Le fructose, un ingrédient aux conséquences désastreuses
Parmi tous les types de sucres, le fructose est particulièrement néfaste. Présent sous forme de sirop de maïs dans 75 % des aliments et boissons emballées, il est moins cher et plus sucré que le sucre ordinaire, mais il n'offre aucune valeur nutritionnelle. De plus, contrairement au glucose, il n'est pas reconnu par le cerveau, ce qui entraîne une conversion rapide (18,9 fois plus vite que le glucose) en graisse. Ce processus peut créer une illusion de faim, poussant les individus à consommer davantage sans jamais se sentir véritablement rassasiés. Cela, combiné à un manque d'énergie, favorise le stockage des graisses et la prise de poids.

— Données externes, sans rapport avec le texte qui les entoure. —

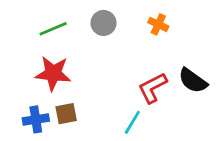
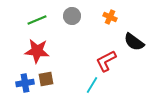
black semicircle: (193, 81) -> (134, 42), moved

Les médecins à l'origine de l'étude recommandent fortement de se débarrasser des sucres transformés, en particulier chez les personnes en surpoids. Au lieu de se concentrer uniquement sur l'alimentation et l'exercice physique, le Dr Winters, un des chercheurs, suggère que les praticiens revoient leurs patients deux semaines après l'arrêt du sucre pour réaliser des analyses sanguines et observer les effets sur leur métabolisme. Ce suivi rapide pourrait accroître la motivation des patients en leur permettant de constater rapidement les bénéfices d'un mode de vie plus sain.